“He was in the wilderness forty days, tempted by Satan; and he was with the wild beasts; and the angels waited on him.” (Mark 1:13)
Unlike Israel’s forty years of temptation in the wilderness, Mark’s account of Jesus’ forty days is not colored by looming adversity, where his comfort and safety are obviously at risk. For this reason, we should be careful not to read into Mark’s spare account details we learn from Matthew and Luke. Mark doesn’t portray this time as resembling Adam and Eve’s life after Eden, or Israel’s challenges in the wilderness, where serpents and wild beasts were an active threat. Instead, Mark’s account of Jesus’ forty days in the wilderness appears to echo Adam and Eve’s experience while they were still in Eden, and to fulfill Isaiah 11’s prediction of the peaceable kingdom.
Behold! In Mark’s wilderness story, we see a portent of the New Creation, where we will be at one with God’s Creation, and live in harmony with its beauty and ordered rhythms. Angels wait upon us, and we become aware of them. Why? Because as Jesus says in the first words of his mission: “The time is fulfilled, and the Kingdom of God has come near!” The age has been inaugurated when, as 1 Peter says, angels, authorities, and powers are all made subject to him.
As God’s Kingdom breaks into this world through the mission of Jesus, we should expect to see its presence and power. And we should be moved to live in harmony with its purposes. How do we know these purposes? We learn about them in God’s words to Noah and his family when they emerge from the ark. For forty days, they journeyed through the ‘wilderness’ of the flood, living side by side with all the animals in the ark, both wild and domestic. This poetic image of the ark with its inhabitants, journeying through the flood, provides a potent metaphor for the New Creation, for the Kingdom and for the Church.

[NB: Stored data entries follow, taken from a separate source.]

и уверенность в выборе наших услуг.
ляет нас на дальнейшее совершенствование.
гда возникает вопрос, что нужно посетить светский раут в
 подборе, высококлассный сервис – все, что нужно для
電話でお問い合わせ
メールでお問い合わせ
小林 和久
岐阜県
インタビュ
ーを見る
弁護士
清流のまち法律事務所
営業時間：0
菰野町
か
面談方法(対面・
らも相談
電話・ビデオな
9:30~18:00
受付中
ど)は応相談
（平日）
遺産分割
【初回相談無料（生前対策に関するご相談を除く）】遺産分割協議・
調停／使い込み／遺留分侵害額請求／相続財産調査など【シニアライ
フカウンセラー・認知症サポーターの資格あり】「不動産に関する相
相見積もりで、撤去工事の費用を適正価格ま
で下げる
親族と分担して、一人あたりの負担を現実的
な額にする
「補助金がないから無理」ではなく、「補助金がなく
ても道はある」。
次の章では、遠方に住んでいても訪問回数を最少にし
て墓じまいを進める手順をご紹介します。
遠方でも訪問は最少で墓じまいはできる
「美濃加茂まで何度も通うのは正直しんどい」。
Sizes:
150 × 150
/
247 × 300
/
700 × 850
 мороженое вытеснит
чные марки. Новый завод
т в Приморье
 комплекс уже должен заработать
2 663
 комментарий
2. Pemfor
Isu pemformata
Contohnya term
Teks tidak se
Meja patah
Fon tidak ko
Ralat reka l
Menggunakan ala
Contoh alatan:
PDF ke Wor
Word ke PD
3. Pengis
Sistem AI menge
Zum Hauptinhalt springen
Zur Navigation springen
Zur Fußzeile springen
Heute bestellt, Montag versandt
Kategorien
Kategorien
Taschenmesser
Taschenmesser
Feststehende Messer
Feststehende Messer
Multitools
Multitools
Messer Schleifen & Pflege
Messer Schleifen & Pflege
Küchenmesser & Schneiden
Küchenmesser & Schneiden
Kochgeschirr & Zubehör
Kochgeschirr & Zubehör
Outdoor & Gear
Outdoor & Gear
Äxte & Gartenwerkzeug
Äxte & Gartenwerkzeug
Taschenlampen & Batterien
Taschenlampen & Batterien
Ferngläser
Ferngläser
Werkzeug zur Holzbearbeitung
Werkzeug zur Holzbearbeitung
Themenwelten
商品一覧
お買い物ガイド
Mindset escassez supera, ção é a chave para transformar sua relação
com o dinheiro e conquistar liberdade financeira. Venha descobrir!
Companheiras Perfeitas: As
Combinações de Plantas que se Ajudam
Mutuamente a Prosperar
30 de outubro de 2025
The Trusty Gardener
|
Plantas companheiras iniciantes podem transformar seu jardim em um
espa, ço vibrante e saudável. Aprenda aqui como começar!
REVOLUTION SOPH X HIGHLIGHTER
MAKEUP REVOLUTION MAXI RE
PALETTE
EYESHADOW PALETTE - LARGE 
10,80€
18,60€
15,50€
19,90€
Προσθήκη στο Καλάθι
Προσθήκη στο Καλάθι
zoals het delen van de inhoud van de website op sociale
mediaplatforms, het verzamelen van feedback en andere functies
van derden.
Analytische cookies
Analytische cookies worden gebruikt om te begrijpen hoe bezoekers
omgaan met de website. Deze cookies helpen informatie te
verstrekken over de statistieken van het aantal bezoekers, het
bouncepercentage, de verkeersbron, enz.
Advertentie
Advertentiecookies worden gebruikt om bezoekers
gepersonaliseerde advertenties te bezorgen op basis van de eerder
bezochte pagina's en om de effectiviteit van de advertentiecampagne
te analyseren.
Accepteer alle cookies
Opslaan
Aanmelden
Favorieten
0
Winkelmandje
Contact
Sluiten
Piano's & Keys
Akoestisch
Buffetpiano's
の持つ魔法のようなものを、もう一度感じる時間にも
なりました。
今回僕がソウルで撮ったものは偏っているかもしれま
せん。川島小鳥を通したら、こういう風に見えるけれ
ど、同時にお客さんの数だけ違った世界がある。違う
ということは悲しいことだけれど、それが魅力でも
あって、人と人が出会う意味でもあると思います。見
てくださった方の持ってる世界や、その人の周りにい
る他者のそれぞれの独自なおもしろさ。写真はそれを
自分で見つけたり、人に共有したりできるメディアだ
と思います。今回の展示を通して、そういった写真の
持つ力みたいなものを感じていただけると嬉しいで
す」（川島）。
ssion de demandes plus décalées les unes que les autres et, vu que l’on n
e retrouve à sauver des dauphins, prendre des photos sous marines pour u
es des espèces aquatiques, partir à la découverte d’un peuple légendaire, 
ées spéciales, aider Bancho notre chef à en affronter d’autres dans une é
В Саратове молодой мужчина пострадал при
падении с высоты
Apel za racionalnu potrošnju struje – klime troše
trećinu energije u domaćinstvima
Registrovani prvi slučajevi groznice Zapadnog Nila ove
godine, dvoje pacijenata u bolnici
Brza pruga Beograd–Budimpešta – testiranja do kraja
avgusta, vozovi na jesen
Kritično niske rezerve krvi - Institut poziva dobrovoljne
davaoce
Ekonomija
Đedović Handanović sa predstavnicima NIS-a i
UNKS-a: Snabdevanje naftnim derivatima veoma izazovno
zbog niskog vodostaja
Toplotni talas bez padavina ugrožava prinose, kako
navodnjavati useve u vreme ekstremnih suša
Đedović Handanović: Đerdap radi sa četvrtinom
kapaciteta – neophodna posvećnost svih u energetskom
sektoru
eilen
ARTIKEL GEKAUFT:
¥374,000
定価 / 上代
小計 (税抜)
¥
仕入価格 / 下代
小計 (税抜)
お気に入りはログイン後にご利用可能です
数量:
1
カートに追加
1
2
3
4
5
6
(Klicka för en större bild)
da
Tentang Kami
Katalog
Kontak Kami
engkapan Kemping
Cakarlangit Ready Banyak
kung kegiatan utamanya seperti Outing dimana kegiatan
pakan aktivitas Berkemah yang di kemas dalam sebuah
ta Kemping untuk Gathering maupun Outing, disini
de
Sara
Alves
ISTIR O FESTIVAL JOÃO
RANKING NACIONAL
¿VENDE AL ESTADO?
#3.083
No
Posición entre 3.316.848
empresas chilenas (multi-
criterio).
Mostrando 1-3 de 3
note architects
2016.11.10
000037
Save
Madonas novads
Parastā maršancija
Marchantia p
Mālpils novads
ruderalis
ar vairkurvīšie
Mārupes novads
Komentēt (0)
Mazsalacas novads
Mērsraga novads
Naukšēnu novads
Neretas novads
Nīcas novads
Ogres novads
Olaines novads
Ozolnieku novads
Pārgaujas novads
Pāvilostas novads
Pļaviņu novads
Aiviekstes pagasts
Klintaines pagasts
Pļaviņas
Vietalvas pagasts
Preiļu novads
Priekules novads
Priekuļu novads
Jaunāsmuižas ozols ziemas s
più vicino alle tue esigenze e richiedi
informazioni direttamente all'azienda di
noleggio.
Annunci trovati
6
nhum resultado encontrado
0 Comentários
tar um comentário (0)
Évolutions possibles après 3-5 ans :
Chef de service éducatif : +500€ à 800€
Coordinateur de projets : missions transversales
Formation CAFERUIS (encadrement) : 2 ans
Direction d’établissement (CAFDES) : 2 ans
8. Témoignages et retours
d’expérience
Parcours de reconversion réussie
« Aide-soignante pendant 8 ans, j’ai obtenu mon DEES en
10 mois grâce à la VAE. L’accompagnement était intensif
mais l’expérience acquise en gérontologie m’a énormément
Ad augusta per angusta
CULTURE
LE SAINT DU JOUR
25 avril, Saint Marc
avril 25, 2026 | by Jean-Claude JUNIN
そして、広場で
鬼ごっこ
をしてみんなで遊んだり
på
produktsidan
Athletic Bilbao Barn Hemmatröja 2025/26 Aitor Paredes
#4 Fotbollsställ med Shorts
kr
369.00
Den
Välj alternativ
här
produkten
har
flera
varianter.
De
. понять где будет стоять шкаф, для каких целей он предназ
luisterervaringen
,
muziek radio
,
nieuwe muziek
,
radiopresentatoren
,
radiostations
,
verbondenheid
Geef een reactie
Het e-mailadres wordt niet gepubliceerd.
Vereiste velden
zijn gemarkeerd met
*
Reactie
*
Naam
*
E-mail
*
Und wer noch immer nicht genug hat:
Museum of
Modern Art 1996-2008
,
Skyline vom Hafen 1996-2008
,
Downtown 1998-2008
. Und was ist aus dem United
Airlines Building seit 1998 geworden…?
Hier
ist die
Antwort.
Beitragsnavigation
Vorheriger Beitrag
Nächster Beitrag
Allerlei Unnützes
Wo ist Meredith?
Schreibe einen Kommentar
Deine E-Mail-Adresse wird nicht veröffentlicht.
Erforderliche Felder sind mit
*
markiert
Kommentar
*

Especially fitting are God’s words to Noah once he sets foot on land. God says, “I am establishing my covenant with you… and with every living creature that is with you, the birds, the domestic animals, and every animal of the earth with you.” Genesis describes this as a covenant between God and the earth, an “everlasting covenant between God and every living creature.”
God still “so loves the world,” with all its wonder and fine beauty.